MEMO
To:Board of Directors
From:Company Secretary
Subject:ANNUAL REPORT / ELECTION TO RECEIVE
Section 315 of the Corporations Act requires that all public companies – including unlisted companies – and large proprietary companies*, must “report to” members/shareholders no later than 21 days prior to the Annual General Meeting or within 4 months of the annual balance date/financial year end at the latest(even if that is more than 21 days before the AGM date).
The words “report to” mean such companies must send (ie, despatch by post or other delivery means) an actual [hard] copy of a physical printed Annual Report to all shareholders – except where a company has elected to adopt an ‘opt in’ alternative whereby a printed Annual Report need only be sent to those shareholders who have provided a written request to receive such, and other shareholders can access the Annual Report through the company’s website – see secs.314(1AA)~(1AE).
A small proprietary company need only prepare an Annual Report if the company is directed to by shareholders pursuant to the provisions of sec.293 – which requires despatch within 4 months of financial year end or as otherwise allowed under the Act.
It is noted that some observers actually suggest that“report to” means the Annual Report must be 'in the hands of' shareholders within the prescribed timeframe, which would mean despatching sufficient days prior to ensure they 'report' in time.
Sec.314 specifies that the ‘Annual Report’ for a financial year comprises:
- financial report – under sec.295: the financial statements, notes thereto and directors’ declaration, as per the Accounting Standards (sec.334)
- directors’ report – under sec.298, to include information set out in sec.299, 299A, 300, 300A & 307C
- auditor’s report – under sec.308.
‘Opt-in’ Election
If a company elects to adopt the ‘opt in’ approach it must first notify all shareholders in writing – sec.314(1AB) – that:
(i)they may elect to receive a free hard copy of the Annual Report; and
(ii)if they do not so elect, they may freely access the Report on the company’s website.
Any election stands until a shareholder ceases or changes their election.
From a practical perspective a company should initially send a letter to shareholders and make provision for them to respond with their election – which is then noted in the Share Register.
Then every year, for example when sending notice of the Annual General Meeting, the company must include reference (in the wording, somewhere) to the fact that all shareholders may access an electronic copy of the Annual Report through the web-site.
If the company has such a facility, it can also collect email addresses and then notify all shareholders (through a ‘broadcast email’) – or those who want to – that an electronic copy is available on the web-site and/or email a copy to them.
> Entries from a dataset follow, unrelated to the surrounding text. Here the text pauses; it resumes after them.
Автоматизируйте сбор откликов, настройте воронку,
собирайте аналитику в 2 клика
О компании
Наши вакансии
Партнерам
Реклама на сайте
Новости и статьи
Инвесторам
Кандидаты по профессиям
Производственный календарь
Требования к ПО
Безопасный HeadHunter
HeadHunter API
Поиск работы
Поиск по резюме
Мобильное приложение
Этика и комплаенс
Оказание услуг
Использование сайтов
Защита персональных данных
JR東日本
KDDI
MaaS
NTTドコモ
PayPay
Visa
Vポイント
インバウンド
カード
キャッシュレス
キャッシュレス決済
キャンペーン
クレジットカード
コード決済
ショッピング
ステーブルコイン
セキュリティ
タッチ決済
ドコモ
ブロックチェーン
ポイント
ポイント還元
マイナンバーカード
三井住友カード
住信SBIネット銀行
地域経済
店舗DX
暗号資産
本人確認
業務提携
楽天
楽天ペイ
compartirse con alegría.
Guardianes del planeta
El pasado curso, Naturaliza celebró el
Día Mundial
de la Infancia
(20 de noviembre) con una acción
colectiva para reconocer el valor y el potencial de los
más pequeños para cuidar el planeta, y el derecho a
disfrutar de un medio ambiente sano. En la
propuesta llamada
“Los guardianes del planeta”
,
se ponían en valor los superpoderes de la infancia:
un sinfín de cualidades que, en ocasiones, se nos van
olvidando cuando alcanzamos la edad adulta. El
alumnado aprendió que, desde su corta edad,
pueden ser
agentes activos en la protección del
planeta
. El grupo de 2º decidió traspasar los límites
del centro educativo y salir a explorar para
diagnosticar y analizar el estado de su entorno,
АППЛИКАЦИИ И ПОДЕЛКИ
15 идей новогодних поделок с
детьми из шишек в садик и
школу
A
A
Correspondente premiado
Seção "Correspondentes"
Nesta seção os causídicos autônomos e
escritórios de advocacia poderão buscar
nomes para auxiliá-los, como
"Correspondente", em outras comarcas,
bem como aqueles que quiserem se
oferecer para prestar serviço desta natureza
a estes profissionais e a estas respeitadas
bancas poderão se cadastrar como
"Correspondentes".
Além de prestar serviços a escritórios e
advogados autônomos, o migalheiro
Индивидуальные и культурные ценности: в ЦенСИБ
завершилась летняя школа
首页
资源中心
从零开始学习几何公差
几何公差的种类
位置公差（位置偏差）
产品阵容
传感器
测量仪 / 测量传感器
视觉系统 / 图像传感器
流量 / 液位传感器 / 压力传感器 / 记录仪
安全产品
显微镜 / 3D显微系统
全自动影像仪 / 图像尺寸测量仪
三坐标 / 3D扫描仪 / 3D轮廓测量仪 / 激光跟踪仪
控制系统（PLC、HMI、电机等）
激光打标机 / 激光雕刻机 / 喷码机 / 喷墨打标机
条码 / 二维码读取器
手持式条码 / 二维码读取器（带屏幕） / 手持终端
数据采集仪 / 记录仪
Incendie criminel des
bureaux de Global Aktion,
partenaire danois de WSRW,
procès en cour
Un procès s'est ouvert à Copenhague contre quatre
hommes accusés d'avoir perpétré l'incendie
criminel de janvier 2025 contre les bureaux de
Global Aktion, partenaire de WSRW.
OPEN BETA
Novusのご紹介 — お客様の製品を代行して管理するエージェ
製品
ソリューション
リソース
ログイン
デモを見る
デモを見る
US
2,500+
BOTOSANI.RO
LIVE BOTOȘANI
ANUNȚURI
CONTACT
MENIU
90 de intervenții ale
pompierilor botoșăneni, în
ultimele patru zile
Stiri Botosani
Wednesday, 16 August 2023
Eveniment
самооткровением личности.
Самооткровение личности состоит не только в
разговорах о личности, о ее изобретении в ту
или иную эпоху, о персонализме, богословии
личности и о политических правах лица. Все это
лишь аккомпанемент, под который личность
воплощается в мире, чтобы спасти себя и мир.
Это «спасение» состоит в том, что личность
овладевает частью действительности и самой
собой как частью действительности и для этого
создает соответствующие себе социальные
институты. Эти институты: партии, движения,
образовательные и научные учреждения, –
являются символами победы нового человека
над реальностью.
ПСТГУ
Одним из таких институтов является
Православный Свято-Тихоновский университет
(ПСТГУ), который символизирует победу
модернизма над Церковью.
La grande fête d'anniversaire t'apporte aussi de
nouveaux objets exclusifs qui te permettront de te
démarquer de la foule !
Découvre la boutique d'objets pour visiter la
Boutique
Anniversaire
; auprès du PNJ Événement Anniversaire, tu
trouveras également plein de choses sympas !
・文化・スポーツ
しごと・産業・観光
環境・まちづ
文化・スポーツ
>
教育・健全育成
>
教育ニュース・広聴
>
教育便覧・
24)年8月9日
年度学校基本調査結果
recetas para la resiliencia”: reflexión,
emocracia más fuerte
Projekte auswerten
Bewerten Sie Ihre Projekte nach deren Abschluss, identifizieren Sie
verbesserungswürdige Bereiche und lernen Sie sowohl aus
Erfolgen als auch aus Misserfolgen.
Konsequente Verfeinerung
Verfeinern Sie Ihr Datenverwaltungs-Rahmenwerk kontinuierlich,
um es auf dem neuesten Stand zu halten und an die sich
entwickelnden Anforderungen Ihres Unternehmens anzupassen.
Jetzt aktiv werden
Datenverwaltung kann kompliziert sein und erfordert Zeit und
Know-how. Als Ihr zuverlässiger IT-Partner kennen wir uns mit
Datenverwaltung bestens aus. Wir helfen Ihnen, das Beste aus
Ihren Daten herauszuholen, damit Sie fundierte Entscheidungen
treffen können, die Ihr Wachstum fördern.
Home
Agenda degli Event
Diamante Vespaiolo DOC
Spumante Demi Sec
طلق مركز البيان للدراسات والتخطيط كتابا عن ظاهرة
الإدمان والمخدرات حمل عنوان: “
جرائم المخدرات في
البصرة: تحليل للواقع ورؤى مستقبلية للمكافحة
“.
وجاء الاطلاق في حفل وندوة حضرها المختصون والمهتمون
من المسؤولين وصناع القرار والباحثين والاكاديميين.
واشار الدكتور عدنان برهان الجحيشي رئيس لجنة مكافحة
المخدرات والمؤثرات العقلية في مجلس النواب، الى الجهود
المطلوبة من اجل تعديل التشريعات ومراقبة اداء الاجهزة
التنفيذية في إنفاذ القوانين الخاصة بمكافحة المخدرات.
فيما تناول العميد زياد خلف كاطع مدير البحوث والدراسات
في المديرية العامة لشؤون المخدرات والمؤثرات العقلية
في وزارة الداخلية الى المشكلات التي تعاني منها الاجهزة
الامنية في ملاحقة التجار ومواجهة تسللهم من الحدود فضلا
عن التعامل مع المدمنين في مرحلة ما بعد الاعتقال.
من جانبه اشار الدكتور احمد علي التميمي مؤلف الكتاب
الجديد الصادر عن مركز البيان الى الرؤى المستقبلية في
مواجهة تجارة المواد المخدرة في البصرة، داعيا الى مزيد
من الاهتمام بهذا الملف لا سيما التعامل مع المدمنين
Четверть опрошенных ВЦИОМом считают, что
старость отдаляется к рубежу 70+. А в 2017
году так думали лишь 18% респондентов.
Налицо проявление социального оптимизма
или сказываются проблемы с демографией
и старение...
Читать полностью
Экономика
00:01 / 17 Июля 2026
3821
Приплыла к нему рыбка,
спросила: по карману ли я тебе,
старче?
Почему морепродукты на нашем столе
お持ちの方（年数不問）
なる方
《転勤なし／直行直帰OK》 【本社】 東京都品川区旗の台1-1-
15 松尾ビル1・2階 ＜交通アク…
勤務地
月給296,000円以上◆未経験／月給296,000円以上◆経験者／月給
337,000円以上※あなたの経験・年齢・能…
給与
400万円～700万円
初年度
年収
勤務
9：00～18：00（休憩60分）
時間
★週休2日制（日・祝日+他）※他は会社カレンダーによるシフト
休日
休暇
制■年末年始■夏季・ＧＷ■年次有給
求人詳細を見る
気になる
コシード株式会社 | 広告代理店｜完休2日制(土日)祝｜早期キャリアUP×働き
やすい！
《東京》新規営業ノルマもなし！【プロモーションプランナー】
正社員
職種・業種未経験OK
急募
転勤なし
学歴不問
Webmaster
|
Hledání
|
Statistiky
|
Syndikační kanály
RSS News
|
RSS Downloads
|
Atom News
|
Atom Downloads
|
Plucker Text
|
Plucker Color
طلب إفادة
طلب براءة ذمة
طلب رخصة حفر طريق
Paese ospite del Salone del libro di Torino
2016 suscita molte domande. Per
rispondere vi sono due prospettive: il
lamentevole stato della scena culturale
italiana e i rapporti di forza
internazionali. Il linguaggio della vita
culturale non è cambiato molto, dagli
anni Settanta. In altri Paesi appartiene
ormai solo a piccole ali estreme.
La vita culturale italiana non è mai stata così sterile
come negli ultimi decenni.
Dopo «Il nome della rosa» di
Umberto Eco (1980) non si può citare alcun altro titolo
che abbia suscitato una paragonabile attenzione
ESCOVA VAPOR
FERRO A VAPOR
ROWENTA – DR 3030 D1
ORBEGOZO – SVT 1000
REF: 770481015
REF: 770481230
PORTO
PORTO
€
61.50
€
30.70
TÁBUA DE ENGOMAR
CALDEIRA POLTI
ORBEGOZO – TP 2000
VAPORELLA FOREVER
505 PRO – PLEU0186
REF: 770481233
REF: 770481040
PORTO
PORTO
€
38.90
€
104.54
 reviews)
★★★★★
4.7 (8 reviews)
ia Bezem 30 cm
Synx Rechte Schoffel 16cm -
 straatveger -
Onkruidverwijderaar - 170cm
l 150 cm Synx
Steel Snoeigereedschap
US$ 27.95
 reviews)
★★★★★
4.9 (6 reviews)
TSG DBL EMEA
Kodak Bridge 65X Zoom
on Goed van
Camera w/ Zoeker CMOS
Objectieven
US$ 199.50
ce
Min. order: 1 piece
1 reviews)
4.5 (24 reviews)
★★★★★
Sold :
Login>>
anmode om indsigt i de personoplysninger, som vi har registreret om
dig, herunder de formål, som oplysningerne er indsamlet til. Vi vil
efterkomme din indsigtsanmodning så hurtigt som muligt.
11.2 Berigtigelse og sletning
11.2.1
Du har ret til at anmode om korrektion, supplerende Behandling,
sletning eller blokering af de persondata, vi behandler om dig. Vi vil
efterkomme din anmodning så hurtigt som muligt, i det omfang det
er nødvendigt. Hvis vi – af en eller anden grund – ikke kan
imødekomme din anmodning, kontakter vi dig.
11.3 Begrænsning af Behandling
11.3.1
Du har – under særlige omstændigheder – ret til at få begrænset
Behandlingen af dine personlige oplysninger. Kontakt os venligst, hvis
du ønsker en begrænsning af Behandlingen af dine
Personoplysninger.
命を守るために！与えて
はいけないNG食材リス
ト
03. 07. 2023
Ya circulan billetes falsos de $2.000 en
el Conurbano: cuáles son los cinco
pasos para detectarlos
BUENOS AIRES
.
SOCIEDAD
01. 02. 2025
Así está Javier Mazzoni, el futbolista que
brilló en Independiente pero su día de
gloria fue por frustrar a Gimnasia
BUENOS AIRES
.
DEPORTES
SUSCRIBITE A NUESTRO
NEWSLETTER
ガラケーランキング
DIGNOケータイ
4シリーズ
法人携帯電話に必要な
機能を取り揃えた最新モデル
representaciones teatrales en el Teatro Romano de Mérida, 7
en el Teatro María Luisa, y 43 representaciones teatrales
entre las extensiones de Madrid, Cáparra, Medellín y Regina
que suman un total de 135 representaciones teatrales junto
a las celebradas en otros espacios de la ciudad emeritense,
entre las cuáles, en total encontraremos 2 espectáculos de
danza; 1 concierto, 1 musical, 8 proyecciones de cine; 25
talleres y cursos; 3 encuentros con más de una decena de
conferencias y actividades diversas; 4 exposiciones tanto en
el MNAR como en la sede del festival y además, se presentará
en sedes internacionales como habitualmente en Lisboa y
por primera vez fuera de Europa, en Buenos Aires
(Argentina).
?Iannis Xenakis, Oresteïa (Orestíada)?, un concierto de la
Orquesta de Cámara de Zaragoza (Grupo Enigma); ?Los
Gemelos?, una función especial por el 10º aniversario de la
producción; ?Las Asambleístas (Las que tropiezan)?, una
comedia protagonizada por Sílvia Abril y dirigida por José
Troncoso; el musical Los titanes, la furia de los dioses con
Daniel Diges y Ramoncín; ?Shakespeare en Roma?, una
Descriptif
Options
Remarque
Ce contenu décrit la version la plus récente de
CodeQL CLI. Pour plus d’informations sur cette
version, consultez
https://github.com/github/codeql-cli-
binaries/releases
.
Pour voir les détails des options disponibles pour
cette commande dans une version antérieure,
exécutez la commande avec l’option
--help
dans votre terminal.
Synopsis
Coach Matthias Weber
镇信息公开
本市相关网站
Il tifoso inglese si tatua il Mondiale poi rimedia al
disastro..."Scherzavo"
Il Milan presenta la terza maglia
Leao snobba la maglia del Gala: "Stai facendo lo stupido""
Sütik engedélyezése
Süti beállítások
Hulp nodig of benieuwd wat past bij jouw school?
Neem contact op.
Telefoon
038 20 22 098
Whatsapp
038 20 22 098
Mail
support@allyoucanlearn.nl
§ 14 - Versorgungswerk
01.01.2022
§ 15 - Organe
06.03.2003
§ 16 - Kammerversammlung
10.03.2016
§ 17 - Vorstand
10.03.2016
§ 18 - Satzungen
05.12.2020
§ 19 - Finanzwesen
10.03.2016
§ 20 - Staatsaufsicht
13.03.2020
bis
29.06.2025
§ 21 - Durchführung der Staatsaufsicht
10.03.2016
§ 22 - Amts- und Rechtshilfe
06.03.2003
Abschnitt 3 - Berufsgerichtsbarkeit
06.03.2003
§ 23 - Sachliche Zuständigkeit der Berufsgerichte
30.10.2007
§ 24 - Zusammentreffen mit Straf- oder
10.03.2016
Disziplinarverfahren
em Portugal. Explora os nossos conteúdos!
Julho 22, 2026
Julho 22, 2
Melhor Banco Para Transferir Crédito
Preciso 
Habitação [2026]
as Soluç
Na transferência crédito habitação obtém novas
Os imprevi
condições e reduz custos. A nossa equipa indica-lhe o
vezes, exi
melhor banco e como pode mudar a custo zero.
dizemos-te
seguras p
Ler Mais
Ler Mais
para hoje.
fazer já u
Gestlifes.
This is purely voluntary alternative – see sec.314(1AD).
Broadcast Email
A typical email to shareholders regarding the Annual Report:
Dear Shareholder
Thank you for electing to receive electronic notification of the 2010 Annual Report for Manaccom Corporation Limited. The Annual Report is viewable at
By electing to receive information electronically you are receiving timely, cost effective and environmentally friendly online solutions. We hope you find this information helpful and easy to access.
Yours faithfully
Mr Bill Lyne
Company Secretary
Manaccom Corporation Limited
You have received this message because you have elected to receive electronic securityholder communications. If you no longer want to receive electronic messages from us, visit enter your details and then update your communication elections. Please do not reply to this email as it is an unattended mailbox. If you have received this email in error, please visit to report your complaint.
* a large proprietary company is one which satisfies at least 2 of the following criteria:
- revenue of $25m
- assets of $12.5m
- 50 employees
DISCLAIMER
The comments in this memo reflect some commercial aspects and observations on the matter experienced or observed by the writer in practice as he understands them. The information is given as a guide only and does not represent a definitive or legal view of any of the issues raised, covered or referred to and the reader is urged to seek his own professional advice on all aspects of, or pertaining to, this and any related matter.